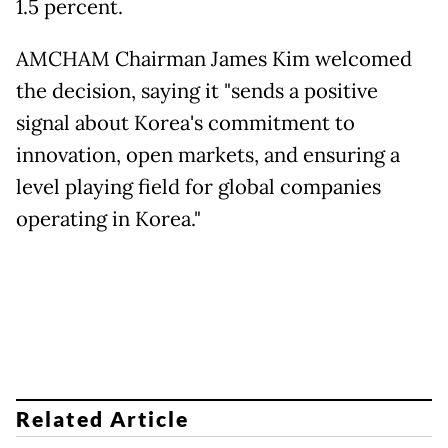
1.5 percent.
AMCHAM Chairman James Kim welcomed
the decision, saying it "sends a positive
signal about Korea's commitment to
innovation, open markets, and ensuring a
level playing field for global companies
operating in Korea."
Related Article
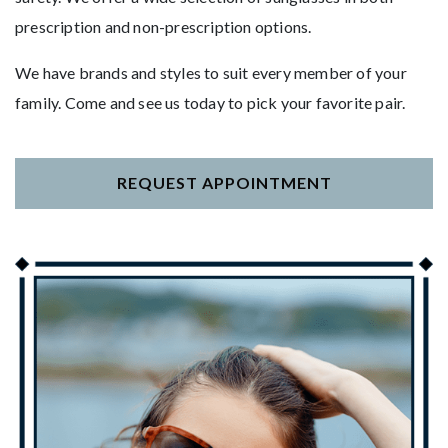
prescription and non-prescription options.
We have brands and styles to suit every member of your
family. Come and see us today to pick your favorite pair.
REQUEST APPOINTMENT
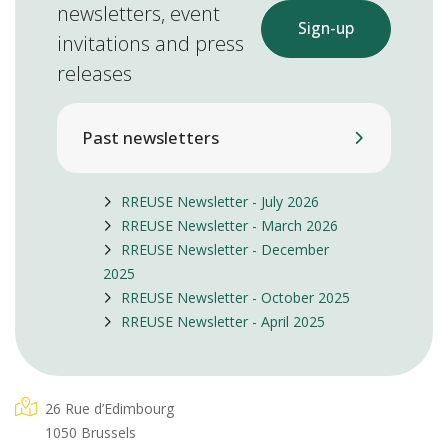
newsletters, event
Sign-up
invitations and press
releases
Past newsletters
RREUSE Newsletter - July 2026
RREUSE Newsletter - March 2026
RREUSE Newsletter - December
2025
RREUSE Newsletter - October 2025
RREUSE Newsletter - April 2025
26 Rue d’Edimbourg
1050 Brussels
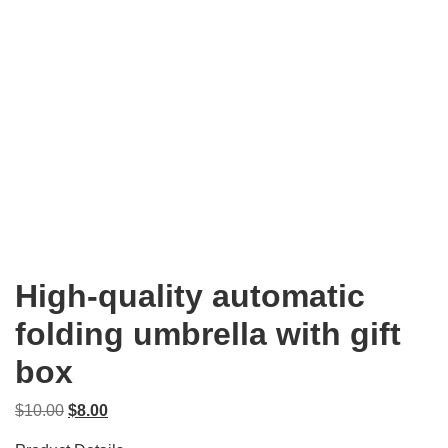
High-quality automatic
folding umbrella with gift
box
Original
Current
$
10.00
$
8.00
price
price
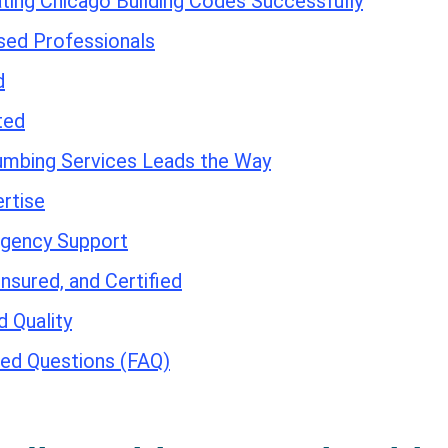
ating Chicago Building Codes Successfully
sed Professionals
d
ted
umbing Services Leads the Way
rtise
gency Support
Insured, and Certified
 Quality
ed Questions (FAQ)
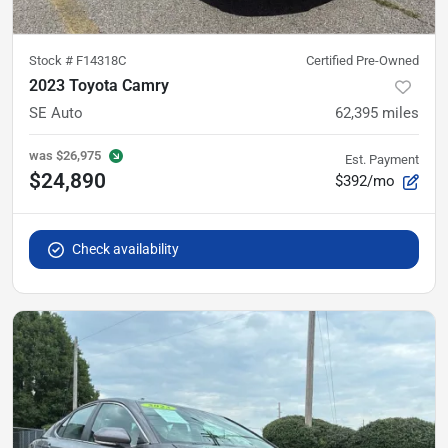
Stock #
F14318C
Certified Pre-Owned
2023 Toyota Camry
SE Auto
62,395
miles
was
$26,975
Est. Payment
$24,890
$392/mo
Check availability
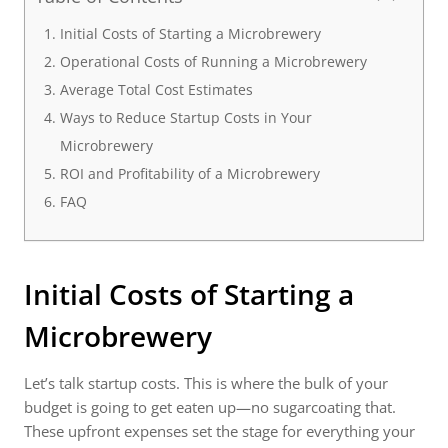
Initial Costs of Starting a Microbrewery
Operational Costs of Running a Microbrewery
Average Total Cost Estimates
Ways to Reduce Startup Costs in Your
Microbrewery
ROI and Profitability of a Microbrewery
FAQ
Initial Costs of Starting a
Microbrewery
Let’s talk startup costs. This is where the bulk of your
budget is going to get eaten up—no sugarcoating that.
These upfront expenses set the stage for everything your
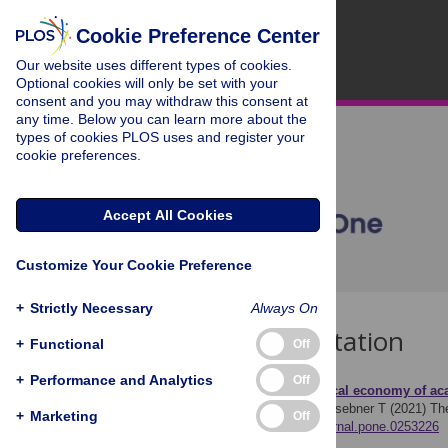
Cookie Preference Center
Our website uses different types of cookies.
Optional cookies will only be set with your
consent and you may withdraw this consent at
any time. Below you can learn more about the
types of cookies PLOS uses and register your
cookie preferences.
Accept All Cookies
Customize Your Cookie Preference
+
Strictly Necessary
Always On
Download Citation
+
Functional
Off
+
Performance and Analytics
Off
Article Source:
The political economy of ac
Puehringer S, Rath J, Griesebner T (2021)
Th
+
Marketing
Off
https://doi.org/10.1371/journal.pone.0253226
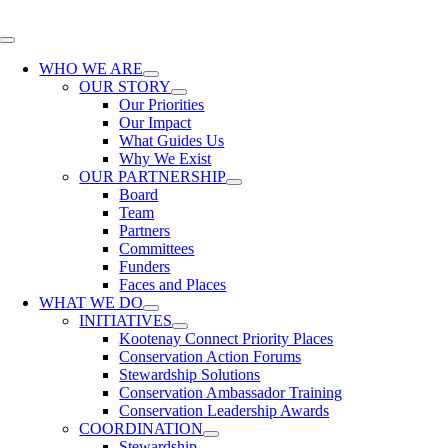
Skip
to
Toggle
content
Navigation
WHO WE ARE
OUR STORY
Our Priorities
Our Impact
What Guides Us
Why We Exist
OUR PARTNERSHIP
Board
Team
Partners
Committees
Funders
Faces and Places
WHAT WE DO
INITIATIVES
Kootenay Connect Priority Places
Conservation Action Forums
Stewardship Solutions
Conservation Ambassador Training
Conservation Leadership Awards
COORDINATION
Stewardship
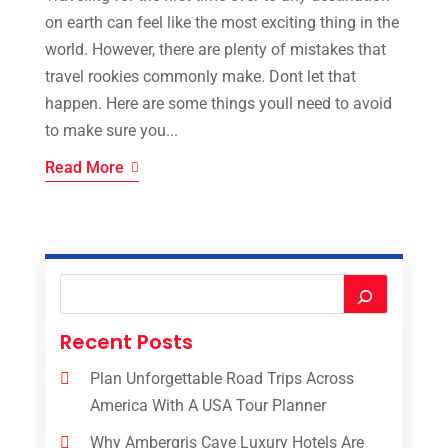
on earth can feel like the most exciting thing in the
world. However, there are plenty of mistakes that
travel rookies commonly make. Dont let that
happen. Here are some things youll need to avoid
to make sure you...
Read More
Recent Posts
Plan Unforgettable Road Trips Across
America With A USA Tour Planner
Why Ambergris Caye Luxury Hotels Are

Problem description.
Beginning with the line above that contains "High-quality automatic" and ending with the line that contains "Performance and Analytics", quote each line exactly, keeping out the pictures.

Solution to this exercise.
High-quality automatic
folding umbrella with gift
box
Original
Current
$
10.00
$
8.00
price
price
ating Chicago Building Codes Successfully
sed Professionals
d
ted
umbing Services Leads the Way
rtise
gency Support
Insured, and Certified
 Quality
ed Questions (FAQ)
Stock #
F14318C
Certified Pre-Owned
2023 Toyota Camry
SE Auto
62,395
miles
was
$26,975
Est. Payment
$24,890
$392/mo
Check availability
Initial Costs of Starting a Microbrewery
Operational Costs of Running a Microbrewery
Average Total Cost Estimates
Ways to Reduce Startup Costs in Your
Microbrewery
ROI and Profitability of a Microbrewery
FAQ
Initial Costs of Starting a
Microbrewery
Let’s talk startup costs. This is where the bulk of your
budget is going to get eaten up—no sugarcoating that.
These upfront expenses set the stage for everything your
Cookie Preference Center
Our website uses different types of cookies.
Optional cookies will only be set with your
consent and you may withdraw this consent at
any time. Below you can learn more about the
types of cookies PLOS uses and register your
cookie preferences.
Accept All Cookies
Customize Your Cookie Preference
+
Strictly Necessary
Always On
Download Citation
+
Functional
Off
+
Performance and Analytics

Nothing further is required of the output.